Dr. Jevon D. Hunter has been an Assistant Professor in the Department of Elementary Education and Reading at Buffalo State since 2010. He received his Ph.D. in Curriculum and Instruction with an emphasis on literacy from the Urban Schooling division at UCLA. Jevon has taught a wide range of students and spent over a decade working in urban communities with non-dominant youth, their teachers and families in the service of helping to increase academic opportunities, experiences, and outcomes.
Jevon draws upon his diverse teaching experiences, professional background and expertise, and academic training to craft a schol<ar>tist identity and engages in an active research agenda that explores learning and literacies education as they impact non-dominant students in formal, informal, and hybrid urban school settings.
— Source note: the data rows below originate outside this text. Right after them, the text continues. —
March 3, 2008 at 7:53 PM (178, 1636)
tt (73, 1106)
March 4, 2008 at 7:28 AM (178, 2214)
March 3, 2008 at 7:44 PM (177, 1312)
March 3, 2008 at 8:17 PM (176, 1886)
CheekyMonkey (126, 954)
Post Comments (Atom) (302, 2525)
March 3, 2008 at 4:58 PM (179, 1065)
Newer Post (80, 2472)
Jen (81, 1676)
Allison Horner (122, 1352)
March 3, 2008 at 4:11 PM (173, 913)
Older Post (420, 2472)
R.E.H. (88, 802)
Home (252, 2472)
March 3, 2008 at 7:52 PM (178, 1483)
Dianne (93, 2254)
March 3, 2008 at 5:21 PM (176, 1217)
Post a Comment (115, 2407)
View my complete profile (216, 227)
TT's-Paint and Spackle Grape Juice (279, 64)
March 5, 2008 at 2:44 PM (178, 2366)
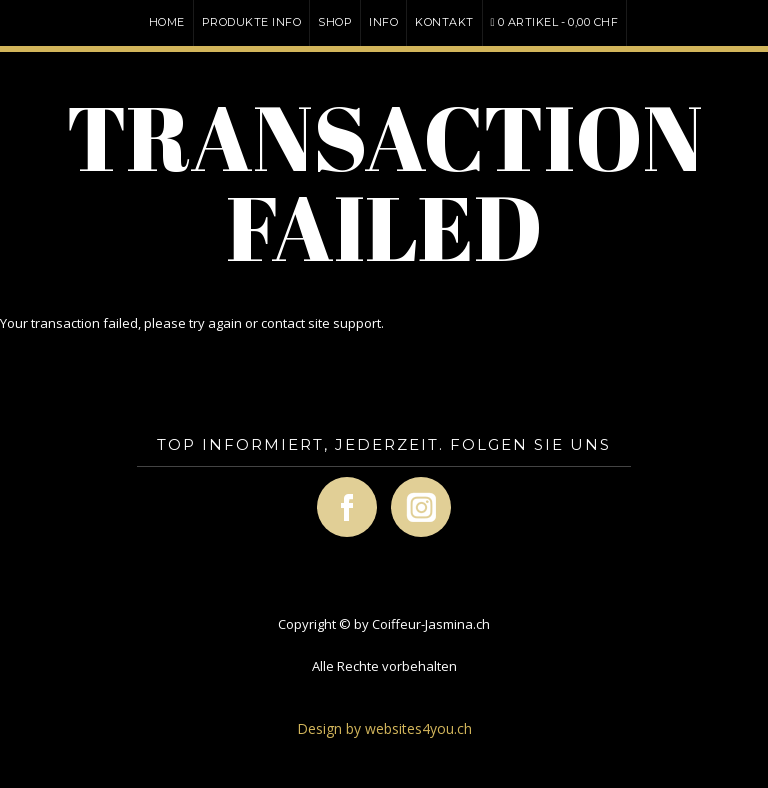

Grounded in sociocultural theories of human development and informed by social justice-oriented perspectives of education, Jevon focuses on understanding the ways culture, history, language, and technology intersect with learning and literacies and the implications of this work for urban education. He pays special attention to the ways in which official and unofficial curricula, instructional policies, and teacher practices influence learning environments and dis/mis/empower students, teachers, and families. Jevon’s scholarship has appeared in peer-reviewed journals, and he has presented regularly at national and regional conferences. Equally significant, he has been a frequently invited guest to exchange ideas with schools and organizations within the Buffalo and Rochester areas.